Background Accurate classification of breast cancer molecular subtypes is crucial in determining treatment strategies and predicting clinical outcomes. This classification largely depends on the assessment of human epidermal growth factor receptor 2 (HER2), estrogen receptor (ER), and progesterone receptor (PR) status. However, variability in interpretation among pathologists pose challenges to the accuracy of this classification. This study evaluates the role of artificial intelligence (AI) in enhancing the consistency of these evaluations.

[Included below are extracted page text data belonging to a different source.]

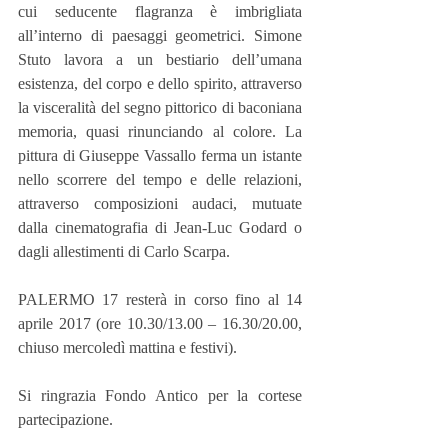
cui seducente flagranza è imbrigliata 
all’interno di paesaggi geometrici. Simone 
Stuto lavora a un bestiario dell’umana 
esistenza, del corpo e dello spirito, attraverso 
la visceralità del segno pittorico di baconiana 
memoria, quasi rinunciando al colore. La 
pittura di Giuseppe Vassallo ferma un istante 
nello scorrere del tempo e delle relazioni, 
attraverso composizioni audaci, mutuate 
dalla cinematografia di Jean-Luc Godard o 
dagli allestimenti di Carlo Scarpa.
PALERMO 17 resterà in corso fino al 14 
aprile 2017 (ore 10.30/13.00 – 16.30/20.00, 
chiuso mercoledì mattina e festivi).
Si ringrazia Fondo Antico per la cortese 
partecipazione.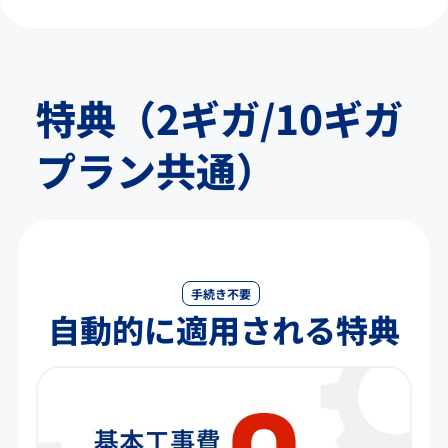
特典（2ギガ/10ギガ
プラン共通）
手続き不要
自動的に適用される特典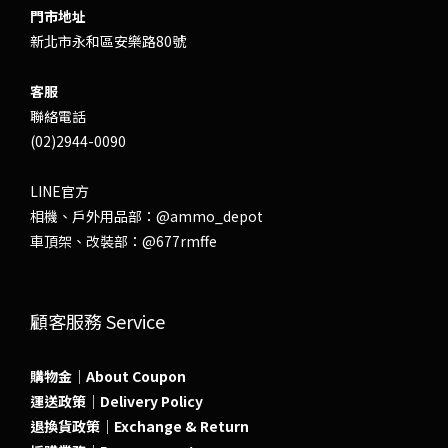
門市地址
新北市永和區安樂路80號
客服
聯絡電話
(02)2944-0090
LINE官方
相機、戶外用品部：
@ammo_depot
車頂架、改裝部：
@677rmffe
顧客服務 Service
購物金｜About Coupon
運送政策｜Delivery Policy
退換貨政策｜Exchange & Return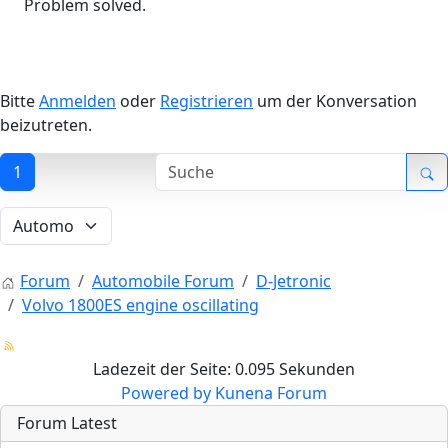
Problem solved.
Bitte
Anmelden
oder
Registrieren
um der Konversation
beizutreten.
1
Forum
Automobile Forum
D-Jetronic
Volvo 1800ES engine oscillating
Ladezeit der Seite: 0.095 Sekunden
Powered by
Kunena Forum
Forum Latest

Methods AI-powered HER2 and ER/PR analyzers, consisting of cell and tissue models, were developed using 1,259 HER2, 744 ER, and 466 PR-stained immunohistochemistry (IHC) whole-slide images of breast cancer. External validation cohort comprising HER2, ER, and PR IHCs of 201 breast cancer cases were analyzed with these AI-powered analyzers. Three board-certified pathologists independently assessed these cases without AI annotation. Then, cases with differing interpretations between pathologists and the AI analyzer were revisited with AI assistance, focusing on evaluating the influence of AI assistance on the concordance among pathologists during the revised evaluation compared to the initial assessment. Results Reevaluation was required in 61 (30.3%), 42 (20.9%), and 80 (39.8%) of HER2, in 15 (7.5%), 17 (8.5%), and 11 (5.5%) of ER, and in 26 (12.9%), 24 (11.9%), and 28 (13.9%) of PR evaluations by the pathologists, respectively. Compared to initial interpretations, the assistance of AI led to a notable increase in the agreement among three pathologists on the status of HER2 (from 49.3 to 74.1%, p  < 0.001), ER (from 93.0 to 96.5%, p  = 0.096), and PR (from 84.6 to 91.5%, p  = 0.006). This improvement was especially evident in cases of HER2 2+ and 1+, where the concordance significantly increased from 46.2 to 68.4% and from 26.5 to 70.7%, respectively. Consequently, a refinement in the classification of breast cancer molecular subtypes (from 58.2 to 78.6%, p  < 0.001) was achieved with AI assistance. Conclusions This study underscores the significant role of AI analyzers in improving pathologists' concordance in the classification of breast cancer molecular subtypes.